For startups, public relations can be an oft-forgotten area, pushed aside amid the day to day tasks of running a business. Not to mention that it can be expensive and time-consuming. However, DWPub has spoken to seasoned PR experts to find out how PR can work for startups and how to go about it.
Is PR the best method?
Firstly, a startup needs to work out whether PR should be invested in at all. Will it add value to your business? Will it increase sales? Alternative tactics such as direct sales may work better depending on what stage of growth the company is in.
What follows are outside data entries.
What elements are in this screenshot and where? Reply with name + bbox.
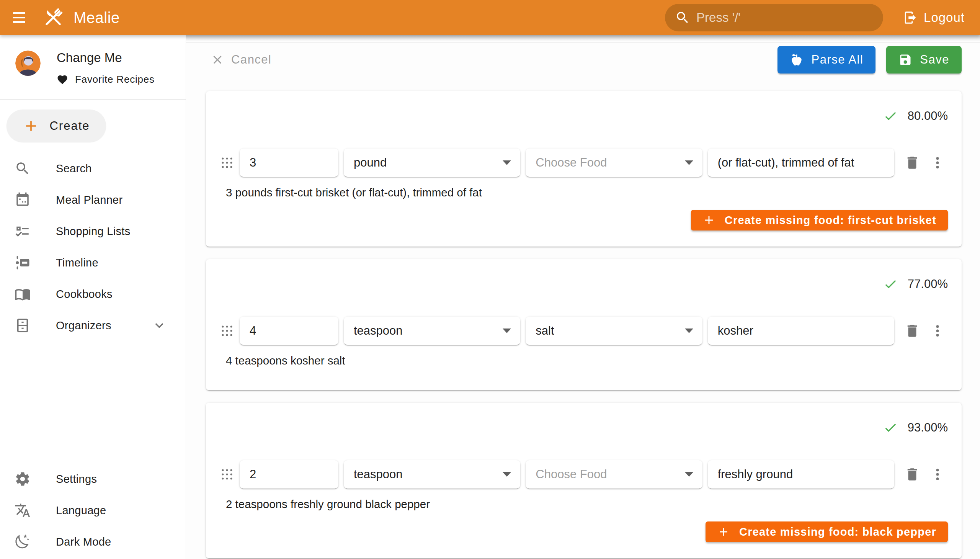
avatar[interactable] (15, 51, 41, 76)
food-select[interactable]: Choose Food (526, 460, 702, 489)
unit-select[interactable]: teaspoon (344, 460, 520, 489)
ingredient-card: 80.00% pound Choose Food (206, 91, 962, 246)
note-input[interactable] (708, 460, 894, 489)
search-placeholder: Press '/' (696, 10, 740, 25)
sidebar-item-shopping-lists[interactable]: Shopping Lists (0, 215, 186, 247)
sidebar: Change Me Favorite Recipes Create Search… (0, 35, 186, 559)
quantity-input[interactable] (240, 460, 339, 489)
drag-handle-icon[interactable] (220, 466, 234, 483)
dropdown-arrow-icon (685, 160, 693, 165)
original-ingredient-text: 3 pounds first-cut brisket (or flat-cut)… (226, 186, 948, 199)
note-input[interactable] (708, 149, 894, 177)
sidebar-item-language[interactable]: Language (0, 495, 186, 526)
create-missing-food-button[interactable]: Create missing food: first-cut brisket (691, 210, 948, 230)
file-cabinet-icon (15, 318, 31, 334)
divider (0, 99, 186, 99)
food-select[interactable]: salt (526, 317, 702, 345)
sidebar-item-meal-planner[interactable]: Meal Planner (0, 184, 186, 215)
trash-icon (904, 323, 920, 339)
heart-icon (57, 74, 68, 85)
unit-select[interactable]: pound (344, 149, 520, 177)
save-button[interactable]: Save (886, 46, 962, 73)
dropdown-arrow-icon (685, 329, 693, 333)
plus-icon (702, 213, 716, 227)
search-input[interactable]: Press '/' (665, 4, 883, 31)
logout-icon (903, 10, 917, 25)
floppy-save-icon (899, 53, 912, 67)
calendar-icon (15, 192, 31, 208)
food-select[interactable]: Choose Food (526, 149, 702, 177)
check-icon (883, 277, 898, 291)
kebab-menu-icon (929, 155, 945, 171)
magnifier-icon (15, 160, 31, 177)
cancel-button[interactable]: Cancel (206, 50, 276, 70)
quantity-input[interactable] (240, 149, 339, 177)
gear-icon (15, 471, 31, 487)
trash-icon (904, 466, 920, 483)
sidebar-item-cookbooks[interactable]: Cookbooks (0, 278, 186, 310)
favorite-recipes-link[interactable]: Favorite Recipes (57, 73, 155, 85)
moon-stars-icon (15, 534, 31, 550)
dropdown-arrow-icon (685, 472, 693, 477)
close-icon (210, 53, 224, 67)
kebab-menu-icon (929, 323, 945, 339)
delete-button[interactable] (902, 152, 922, 173)
ingredient-card: 93.00% teaspoon Choose Food (206, 403, 962, 558)
note-input[interactable] (708, 317, 894, 345)
quantity-input[interactable] (240, 317, 339, 345)
mealie-logo-icon[interactable] (41, 6, 65, 30)
divider (186, 42, 980, 43)
user-name: Change Me (57, 51, 155, 65)
check-icon (883, 420, 898, 435)
sidebar-item-settings[interactable]: Settings (0, 463, 186, 495)
favorites-label: Favorite Recipes (75, 73, 155, 85)
create-label: Create (50, 119, 89, 133)
check-icon (883, 109, 898, 123)
apple-icon (790, 53, 803, 67)
main-content: Cancel Parse All Save 80.00% po (186, 35, 980, 559)
open-book-icon (15, 286, 31, 302)
timeline-icon (15, 255, 31, 271)
confidence-percent: 80.00% (908, 109, 948, 123)
search-icon (675, 10, 690, 25)
sidebar-item-search[interactable]: Search (0, 153, 186, 184)
more-options-button[interactable] (927, 152, 948, 173)
scroll-shadow (186, 35, 980, 41)
dropdown-arrow-icon (502, 329, 511, 333)
create-button[interactable]: Create (7, 109, 106, 142)
hamburger-menu-icon[interactable] (13, 10, 28, 25)
confidence-percent: 77.00% (908, 277, 948, 291)
dropdown-arrow-icon (502, 472, 511, 477)
parse-all-label: Parse All (811, 53, 863, 67)
drag-handle-icon[interactable] (220, 154, 234, 172)
sidebar-item-timeline[interactable]: Timeline (0, 247, 186, 278)
logout-label: Logout (924, 10, 965, 25)
more-options-button[interactable] (927, 464, 948, 485)
checklist-icon (15, 223, 31, 239)
sidebar-item-organizers[interactable]: Organizers (0, 310, 186, 341)
save-label: Save (920, 53, 949, 67)
cancel-label: Cancel (231, 53, 272, 67)
unit-select[interactable]: teaspoon (344, 317, 520, 345)
ingredient-card: 77.00% teaspoon salt (206, 259, 962, 390)
app-bar: Mealie Press '/' Logout (0, 0, 980, 35)
original-ingredient-text: 2 teaspoons freshly ground black pepper (226, 498, 948, 511)
original-ingredient-text: 4 teaspoons kosher salt (226, 354, 948, 367)
translate-icon (15, 502, 31, 518)
user-section: Change Me Favorite Recipes (0, 35, 186, 85)
delete-button[interactable] (902, 321, 922, 341)
more-options-button[interactable] (927, 321, 948, 341)
parse-all-button[interactable]: Parse All (777, 46, 876, 73)
create-missing-food-button[interactable]: Create missing food: black pepper (706, 521, 948, 542)
app-title: Mealie (73, 9, 120, 26)
sidebar-item-dark-mode[interactable]: Dark Mode (0, 526, 186, 557)
dropdown-arrow-icon (502, 160, 511, 165)
parser-toolbar: Cancel Parse All Save (206, 46, 962, 73)
delete-button[interactable] (902, 464, 922, 485)
logout-button[interactable]: Logout (901, 7, 967, 29)
plus-icon (23, 117, 40, 134)
plus-icon (717, 525, 730, 538)
chevron-down-icon (151, 318, 167, 334)
drag-handle-icon[interactable] (220, 322, 234, 340)
trash-icon (904, 155, 920, 171)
Once the business basics are in place, having a clear brand identity, solid narrative (what you do and why it matters) and knowing how you want to be seen is vital to get the most out of PR.
Do you need a PR agency?
Investing in a PR strategy doesn’t necessarily mean someone else has to do it. Business owners know their company and product the best and can do some simple PR themselves as long as they follow the basics – know the brand, the audience and who to pitch to. If you do decide to get some outside help, however, Grayling CEO Alison Clarke suggests making sure the agency or freelancer is aligned with the company’s ethos and knows its business objectives inside out.
Where to start?
Pick up the phone and get known by the local newspaper’s business news desk, Raman Sehgal suggests. As a startup, business journalists will be interested in what you do. And building relationships with them is key – providing case studies, spokespeople and opinions on industry issues is a good start, followed by some campaign activity, a presence on social media and SEO. It’s also a good idea to be adaptive and respond to changes in the industry to get noticed.
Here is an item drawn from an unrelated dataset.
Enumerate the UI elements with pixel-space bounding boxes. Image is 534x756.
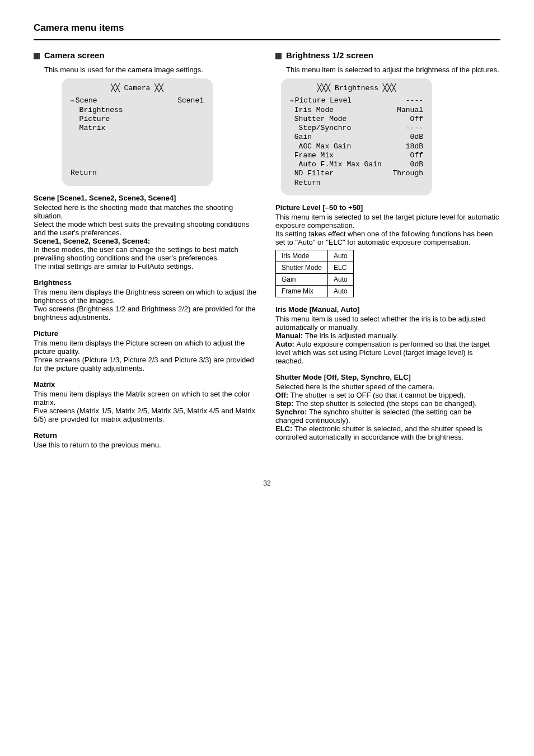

Find your niche. To get your company heard in what may be an overcrowded sector, make sure you are clear of your differentiator. Identify recognisable unique selling points and target the right people. Startups can benefit from having a strong spokesperson to communicate this message. ‘Be bold, be brave and be better,’ David Vindel of Ketchum tells us.
Don’t expect fame
Use PR to engage key influencers and help build your business, not simply to get on the front page of the FT. Start small and stay focused to get the maximum benefit from PR to turn into sales.
PR requires a lot of thought, preparation and effort for it to result in more clients and higher revenue. It can take some time to build momentum, so be prepared to be in it for the long haul. Farzana Baduel of Curzon PR advises: “PR is really only effective if it is consistent and strategic. There is little point in going in for PR unless you can afford to sustain it.”